Flowers Foods holds 2026 guidance amid Iran-linked inflation and traditional loaf slump
CEO A. Ryals McMullian and CFO Diego Scaglione outline strategy to stabilise volumes in the core traditional loaf segment while targeting deleveraging to below 3x net leverage by fiscal 2027.

Flowers Foods has reaffirmed its full-year 2026 financial guidance during its first-quarter earnings call, navigating a challenging environment characterised by soft top-line trends and inflationary pressures stemming from the conflict in Iran. Despite headwinds in the traditional loaf category, which accounts for approximately 38 per cent of branded retail sales, the company delivered bottom-line results ahead of expectations, driven by supply chain efficiencies and the strategic relaunch of its Nature's Own brand.
Chief Executive Officer A. Ryals McMullian and Chief Financial Officer Diego Scaglione highlighted that while the traditional loaf segment underperformed, positive trends in premium bread and cake categories helped offset some of the decline.
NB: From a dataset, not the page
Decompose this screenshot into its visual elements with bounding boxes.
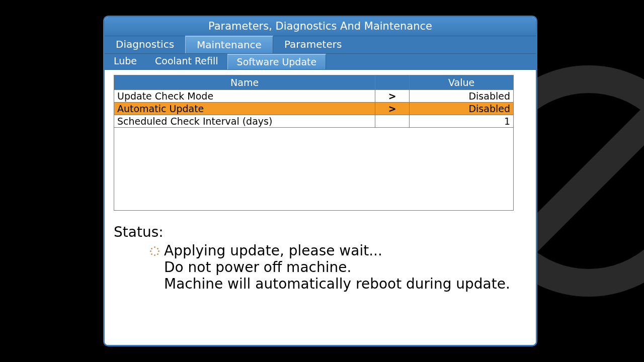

The company is executing a comprehensive brand portfolio review, focusing on strengthening its position in the "Better For You" segments while launching a major marketing campaign for Nature's Own featuring celebrity John Cena to stabilise volumes in its core category.
On the cost front, the company faces rising input costs linked to the Iran conflict, particularly in packaging and distribution. Chief Financial Officer Diego Scaglione noted that while core commodities are virtually fully hedged for the remainder of the year, oil price impacts have significantly increased resin and distribution costs. The team is implementing productivity measures, including packaging configuration changes and general and administrative cost reductions, to mitigate these headwinds, which are fully embedded in the current outlook.
Financial strategy remains a key priority, with the company targeting a reduction in net leverage to below 3x by the end of fiscal 2027. This deleveraging goal is supported by a dividend reset that frees up approximately $100 million in cash. Scaglione confirmed that the primary use of this incremental cash is debt reduction, although the company will continue to invest in brand initiatives similar to the recent Nature's Own relaunch.
Looking ahead, the company expects easier volume comparisons as the year progresses, though it does not anticipate a immediate volume recovery. McMullian described the traditional loaf slump as a persistent challenge but expressed confidence that the combination of product reformulation, increased marketing visibility, and stabilising promotional environments will eventually drive share improvements. The firm also reported solid profitability in its foodservice business, which has seen recent top-line improvements despite broader consumer sentiment pressures.